Skip to content

Provide a public programmatic API for running evaluations and retrieving results in memoryΒ #4534

@lucasbarzotto-axonify

Description

@lucasbarzotto-axonify

πŸ”΄ Required Information

Is your feature request related to a specific problem?

There is no clean public API for running evaluations programmatically and getting results back in memory. The two available options are:

  1. AgentEvaluator β€” has _get_eval_results_by_eval_id which runs inference + evaluation and returns dict[str, list[EvalCaseResult]] in memory. This is exactly the right abstraction, but:

    • It's a private method (prefixed with _)
    • app_name is hardcoded to "test_app" inside the method
    • It creates its own InMemoryEvalSetsManager internally β€” you can't pass your own eval_sets_manager, session_service, artifact_service, or eval_set_results_manager
    • The public method evaluate_eval_set wraps it but immediately runs assertions (assert not failures), making it impossible to retrieve results without the pass/fail side effect
  2. cli_eval β€” a CLI tool that writes results to disk. To use it programmatically, you have to call it, then read results back from the filesystem using LocalEvalSetResultsManager, parse the files, and do your own post-processing. This is the workaround we currently use.

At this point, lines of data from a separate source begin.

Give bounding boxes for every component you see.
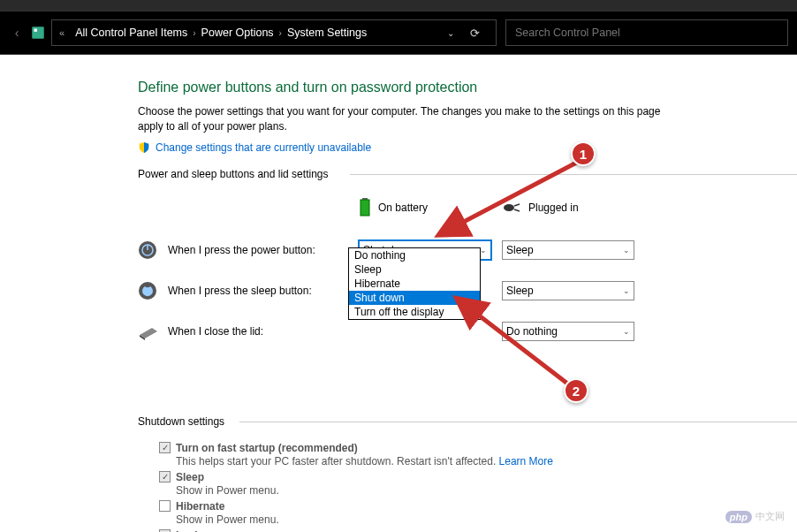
power-button-icon xyxy=(138,240,157,260)
breadcrumb-item[interactable]: System Settings xyxy=(287,27,367,39)
page-description: Choose the power settings that you want … xyxy=(138,104,668,134)
svg-rect-3 xyxy=(361,200,369,216)
refresh-icon[interactable]: ⟳ xyxy=(470,27,480,40)
breadcrumb-item[interactable]: All Control Panel Items xyxy=(75,27,187,39)
checkbox-description: This helps start your PC faster after sh… xyxy=(176,455,797,467)
main-content: Define power buttons and turn on passwor… xyxy=(0,55,797,532)
select-sleep-plugged[interactable]: Sleep⌄ xyxy=(502,281,634,300)
row-power-button: When I press the power button: xyxy=(136,230,348,270)
dropdown-option[interactable]: Do nothing xyxy=(349,248,480,262)
watermark-text: 中文网 xyxy=(755,510,785,523)
chevron-down-icon: ⌄ xyxy=(623,286,630,295)
search-input[interactable] xyxy=(515,27,778,39)
back-button[interactable]: ‹ xyxy=(9,26,25,40)
row-close-lid: When I close the lid: xyxy=(136,311,348,352)
chevron-down-icon: ⌄ xyxy=(623,327,630,336)
checkbox-label: Sleep xyxy=(176,471,204,483)
dropdown-option-selected[interactable]: Shut down xyxy=(349,291,480,305)
dropdown-option[interactable]: Hibernate xyxy=(349,277,480,291)
checkbox-label: Turn on fast startup (recommended) xyxy=(176,442,358,454)
plug-icon xyxy=(502,201,521,214)
dropdown-option[interactable]: Sleep xyxy=(349,262,480,277)
row-sleep-button: When I press the sleep button: xyxy=(136,270,348,311)
checkbox-description: Show in Power menu. xyxy=(176,484,797,497)
search-box[interactable] xyxy=(505,19,788,46)
checkbox-label: Hibernate xyxy=(176,500,224,513)
svg-point-4 xyxy=(504,204,514,211)
sleep-button-icon xyxy=(138,281,157,300)
breadcrumb-chevrons-icon: « xyxy=(59,27,65,38)
watermark-brand: php xyxy=(725,511,752,523)
change-settings-link-row: Change settings that are currently unava… xyxy=(138,141,797,154)
chevron-down-icon: ⌄ xyxy=(623,246,630,255)
dropdown-chevron-icon[interactable]: ⌄ xyxy=(447,28,454,38)
column-on-battery: On battery xyxy=(359,194,491,230)
laptop-lid-icon xyxy=(136,323,159,340)
breadcrumb[interactable]: « All Control Panel Items › Power Option… xyxy=(51,19,497,46)
dropdown-option[interactable]: Turn off the display xyxy=(349,305,480,319)
annotation-callout-2: 2 xyxy=(564,378,588,403)
battery-icon xyxy=(359,198,371,217)
checkbox-fast-startup[interactable]: ✓ xyxy=(159,442,171,453)
chevron-right-icon: › xyxy=(279,28,282,38)
checkbox-label: Lock xyxy=(176,529,201,532)
power-button-battery-dropdown[interactable]: Do nothing Sleep Hibernate Shut down Tur… xyxy=(348,247,481,320)
learn-more-link[interactable]: Learn More xyxy=(499,455,553,467)
section-shutdown-settings: Shutdown settings xyxy=(138,415,797,428)
checkbox-sleep[interactable]: ✓ xyxy=(159,471,171,483)
address-bar: ‹ « All Control Panel Items › Power Opti… xyxy=(0,11,797,55)
select-lid-plugged[interactable]: Do nothing⌄ xyxy=(502,322,634,341)
page-title: Define power buttons and turn on passwor… xyxy=(138,80,797,95)
shield-icon xyxy=(138,141,150,154)
control-panel-icon xyxy=(30,25,46,41)
watermark: php 中文网 xyxy=(725,510,785,523)
change-settings-link[interactable]: Change settings that are currently unava… xyxy=(156,141,371,154)
svg-rect-0 xyxy=(32,27,44,39)
window-titlebar xyxy=(0,0,797,11)
checkbox-description: Show in Power menu. xyxy=(176,513,797,526)
select-power-plugged[interactable]: Sleep⌄ xyxy=(502,240,634,260)
section-power-buttons: Power and sleep buttons and lid settings xyxy=(138,168,797,180)
chevron-right-icon: › xyxy=(193,28,195,38)
chevron-down-icon: ⌄ xyxy=(480,246,487,255)
annotation-callout-1: 1 xyxy=(571,141,596,166)
checkbox-hibernate[interactable] xyxy=(159,500,171,512)
breadcrumb-item[interactable]: Power Options xyxy=(201,27,274,39)
svg-rect-1 xyxy=(34,29,37,32)
column-plugged-in: Plugged in xyxy=(502,198,634,226)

LocalEvalService itself is actually configurable (accepts custom services, eval sets managers, etc.), but it requires manually constructing InferenceRequest / EvaluateRequest / EvaluateConfig, and yields results via async generators. AgentEvaluator._get_eval_results_by_eval_id is the convenience wrapper that handles this plumbing β€” it's just not public or configurable.

Describe the Solution You'd Like

A public method on AgentEvaluator (or a new class) that:

  1. Returns EvalCaseResult objects in memory without running assertions or requiring disk I/O
  2. Accepts configurable services β€” at minimum app_name, and optionally session_service, artifact_service, eval_sets_manager, eval_set_results_manager
  3. Separates evaluation from assertion β€” let the caller decide what to do with results (assert, post-process, export, run additional judges, etc.)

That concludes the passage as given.